• _PROBLEM DESCRIPTION_:
The data below should be restated word for word, pictures omitted.

• _DATA SHOWN_:
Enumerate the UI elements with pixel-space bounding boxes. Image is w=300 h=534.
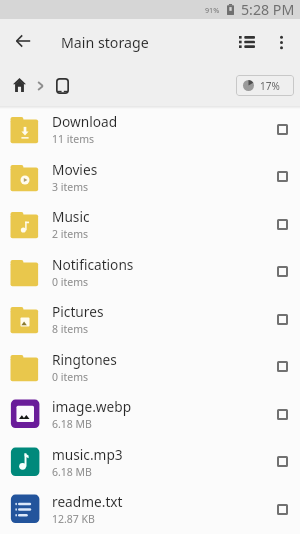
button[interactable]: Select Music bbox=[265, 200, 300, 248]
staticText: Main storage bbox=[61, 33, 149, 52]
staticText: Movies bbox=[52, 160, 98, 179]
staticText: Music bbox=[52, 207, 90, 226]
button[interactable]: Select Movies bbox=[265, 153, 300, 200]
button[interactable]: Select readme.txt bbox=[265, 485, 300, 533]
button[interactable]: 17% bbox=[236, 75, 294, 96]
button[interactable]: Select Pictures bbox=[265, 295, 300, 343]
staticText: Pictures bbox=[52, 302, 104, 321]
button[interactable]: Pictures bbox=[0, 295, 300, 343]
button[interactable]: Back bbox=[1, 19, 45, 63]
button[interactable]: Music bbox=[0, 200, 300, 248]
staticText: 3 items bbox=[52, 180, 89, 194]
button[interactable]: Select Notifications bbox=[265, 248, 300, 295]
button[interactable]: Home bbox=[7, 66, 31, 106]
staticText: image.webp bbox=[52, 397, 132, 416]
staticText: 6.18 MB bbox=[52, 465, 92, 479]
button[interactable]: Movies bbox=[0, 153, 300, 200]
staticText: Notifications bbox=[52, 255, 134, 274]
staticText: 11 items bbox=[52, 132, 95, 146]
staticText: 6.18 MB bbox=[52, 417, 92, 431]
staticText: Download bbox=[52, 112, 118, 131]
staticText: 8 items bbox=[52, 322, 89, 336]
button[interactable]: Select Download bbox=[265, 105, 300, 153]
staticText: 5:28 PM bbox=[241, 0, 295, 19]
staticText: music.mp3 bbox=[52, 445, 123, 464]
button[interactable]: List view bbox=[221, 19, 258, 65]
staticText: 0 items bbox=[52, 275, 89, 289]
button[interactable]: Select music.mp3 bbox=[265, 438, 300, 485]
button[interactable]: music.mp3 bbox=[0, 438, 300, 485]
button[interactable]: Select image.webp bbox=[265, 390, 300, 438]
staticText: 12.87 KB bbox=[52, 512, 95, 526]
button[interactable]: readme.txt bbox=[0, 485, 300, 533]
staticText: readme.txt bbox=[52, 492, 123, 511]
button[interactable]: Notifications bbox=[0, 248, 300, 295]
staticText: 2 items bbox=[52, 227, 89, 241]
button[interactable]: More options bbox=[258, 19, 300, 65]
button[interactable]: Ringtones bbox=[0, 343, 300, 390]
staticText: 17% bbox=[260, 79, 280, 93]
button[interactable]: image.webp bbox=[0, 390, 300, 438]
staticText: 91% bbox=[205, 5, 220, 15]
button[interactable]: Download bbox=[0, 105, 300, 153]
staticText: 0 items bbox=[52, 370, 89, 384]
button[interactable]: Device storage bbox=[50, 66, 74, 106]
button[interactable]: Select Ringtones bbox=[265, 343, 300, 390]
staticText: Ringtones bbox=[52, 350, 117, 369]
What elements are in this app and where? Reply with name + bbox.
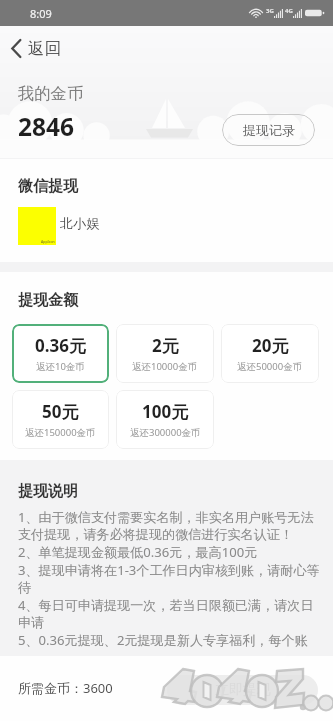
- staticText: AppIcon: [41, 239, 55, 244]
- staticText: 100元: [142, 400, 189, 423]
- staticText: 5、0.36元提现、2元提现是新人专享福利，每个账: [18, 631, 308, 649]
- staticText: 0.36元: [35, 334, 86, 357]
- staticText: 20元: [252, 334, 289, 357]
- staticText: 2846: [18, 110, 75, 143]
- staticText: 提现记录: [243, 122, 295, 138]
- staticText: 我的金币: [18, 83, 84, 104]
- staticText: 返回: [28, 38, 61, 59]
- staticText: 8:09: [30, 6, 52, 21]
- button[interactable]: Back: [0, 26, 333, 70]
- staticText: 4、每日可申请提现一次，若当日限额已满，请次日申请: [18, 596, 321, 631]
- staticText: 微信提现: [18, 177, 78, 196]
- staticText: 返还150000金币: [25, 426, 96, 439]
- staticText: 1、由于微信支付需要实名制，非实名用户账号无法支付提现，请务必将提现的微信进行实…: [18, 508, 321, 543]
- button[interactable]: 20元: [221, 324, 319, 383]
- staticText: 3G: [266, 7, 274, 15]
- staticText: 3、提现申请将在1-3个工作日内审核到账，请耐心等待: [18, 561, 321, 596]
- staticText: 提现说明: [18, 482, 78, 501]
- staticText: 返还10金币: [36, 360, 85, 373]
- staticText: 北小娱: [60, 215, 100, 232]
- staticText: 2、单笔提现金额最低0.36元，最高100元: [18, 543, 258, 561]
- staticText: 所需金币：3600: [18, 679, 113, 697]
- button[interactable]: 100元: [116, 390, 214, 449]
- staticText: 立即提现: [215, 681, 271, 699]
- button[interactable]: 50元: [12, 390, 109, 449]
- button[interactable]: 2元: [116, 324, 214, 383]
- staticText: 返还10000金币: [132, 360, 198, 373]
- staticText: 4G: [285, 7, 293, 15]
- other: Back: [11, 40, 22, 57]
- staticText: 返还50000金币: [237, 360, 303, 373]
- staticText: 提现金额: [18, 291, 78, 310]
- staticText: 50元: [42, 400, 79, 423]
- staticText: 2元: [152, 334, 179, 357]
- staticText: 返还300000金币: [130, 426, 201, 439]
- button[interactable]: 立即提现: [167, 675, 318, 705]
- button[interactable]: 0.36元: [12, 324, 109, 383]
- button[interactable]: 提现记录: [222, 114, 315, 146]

• _ANSWER SPACE_:
Enumerate the UI elements with pixel-space bounding boxes. Image is w=300 h=534.
button[interactable]: Select Music bbox=[265, 200, 300, 248]
staticText: Main storage bbox=[61, 33, 149, 52]
staticText: Movies bbox=[52, 160, 98, 179]
staticText: Music bbox=[52, 207, 90, 226]
button[interactable]: Select Movies bbox=[265, 153, 300, 200]
button[interactable]: Select readme.txt bbox=[265, 485, 300, 533]
button[interactable]: 17% bbox=[236, 75, 294, 96]
button[interactable]: Select Pictures bbox=[265, 295, 300, 343]
staticText: Pictures bbox=[52, 302, 104, 321]
button[interactable]: Pictures bbox=[0, 295, 300, 343]
button[interactable]: Back bbox=[1, 19, 45, 63]
button[interactable]: Music bbox=[0, 200, 300, 248]
staticText: 3 items bbox=[52, 180, 89, 194]
button[interactable]: Select Notifications bbox=[265, 248, 300, 295]
button[interactable]: Home bbox=[7, 66, 31, 106]
staticText: image.webp bbox=[52, 397, 132, 416]
staticText: 6.18 MB bbox=[52, 465, 92, 479]
button[interactable]: Movies bbox=[0, 153, 300, 200]
staticText: Notifications bbox=[52, 255, 134, 274]
staticText: 11 items bbox=[52, 132, 95, 146]
staticText: 6.18 MB bbox=[52, 417, 92, 431]
staticText: Download bbox=[52, 112, 118, 131]
staticText: 8 items bbox=[52, 322, 89, 336]
button[interactable]: Select Download bbox=[265, 105, 300, 153]
staticText: 5:28 PM bbox=[241, 0, 295, 19]
staticText: music.mp3 bbox=[52, 445, 123, 464]
button[interactable]: List view bbox=[221, 19, 258, 65]
staticText: 0 items bbox=[52, 275, 89, 289]
button[interactable]: Select music.mp3 bbox=[265, 438, 300, 485]
button[interactable]: music.mp3 bbox=[0, 438, 300, 485]
button[interactable]: Select image.webp bbox=[265, 390, 300, 438]
staticText: 12.87 KB bbox=[52, 512, 95, 526]
button[interactable]: readme.txt bbox=[0, 485, 300, 533]
staticText: readme.txt bbox=[52, 492, 123, 511]
button[interactable]: Notifications bbox=[0, 248, 300, 295]
staticText: 2 items bbox=[52, 227, 89, 241]
button[interactable]: More options bbox=[258, 19, 300, 65]
button[interactable]: Ringtones bbox=[0, 343, 300, 390]
staticText: 17% bbox=[260, 79, 280, 93]
button[interactable]: image.webp bbox=[0, 390, 300, 438]
staticText: 91% bbox=[205, 5, 220, 15]
button[interactable]: Download bbox=[0, 105, 300, 153]
staticText: 0 items bbox=[52, 370, 89, 384]
button[interactable]: Device storage bbox=[50, 66, 74, 106]
button[interactable]: Select Ringtones bbox=[265, 343, 300, 390]
staticText: Ringtones bbox=[52, 350, 117, 369]
What elements are in this app and where? Reply with name + bbox.
- staticText: AppIcon: [41, 239, 55, 244]
- staticText: 100元: [142, 400, 189, 423]
- staticText: 5、0.36元提现、2元提现是新人专享福利，每个账: [18, 631, 308, 649]
- staticText: 0.36元: [35, 334, 86, 357]
- staticText: 20元: [252, 334, 289, 357]
- staticText: 2846: [18, 110, 75, 143]
- staticText: 提现记录: [243, 122, 295, 138]
- staticText: 我的金币: [18, 83, 84, 104]
- staticText: 返回: [28, 38, 61, 59]
- staticText: 8:09: [30, 6, 52, 21]
- button[interactable]: Back: [0, 26, 333, 70]
- staticText: 4、每日可申请提现一次，若当日限额已满，请次日申请: [18, 596, 321, 631]
- staticText: 微信提现: [18, 177, 78, 196]
- staticText: 返还150000金币: [25, 426, 96, 439]
- staticText: 1、由于微信支付需要实名制，非实名用户账号无法支付提现，请务必将提现的微信进行实…: [18, 508, 321, 543]
- button[interactable]: 20元: [221, 324, 319, 383]
- staticText: 3G: [266, 7, 274, 15]
- staticText: 3、提现申请将在1-3个工作日内审核到账，请耐心等待: [18, 561, 321, 596]
- staticText: 提现说明: [18, 482, 78, 501]
- staticText: 返还10金币: [36, 360, 85, 373]
- staticText: 北小娱: [60, 215, 100, 232]
- staticText: 2、单笔提现金额最低0.36元，最高100元: [18, 543, 258, 561]
- staticText: 所需金币：3600: [18, 679, 113, 697]
- button[interactable]: 100元: [116, 390, 214, 449]
- staticText: 立即提现: [215, 681, 271, 699]
- button[interactable]: 50元: [12, 390, 109, 449]
- button[interactable]: 2元: [116, 324, 214, 383]
- staticText: 返还10000金币: [132, 360, 198, 373]
- staticText: 4G: [285, 7, 293, 15]
- other: Back: [11, 40, 22, 57]
- staticText: 返还50000金币: [237, 360, 303, 373]
- staticText: 提现金额: [18, 291, 78, 310]
- staticText: 50元: [42, 400, 79, 423]
- staticText: 2元: [152, 334, 179, 357]
- staticText: 返还300000金币: [130, 426, 201, 439]
- button[interactable]: 立即提现: [167, 675, 318, 705]
- button[interactable]: 0.36元: [12, 324, 109, 383]
- button[interactable]: 提现记录: [222, 114, 315, 146]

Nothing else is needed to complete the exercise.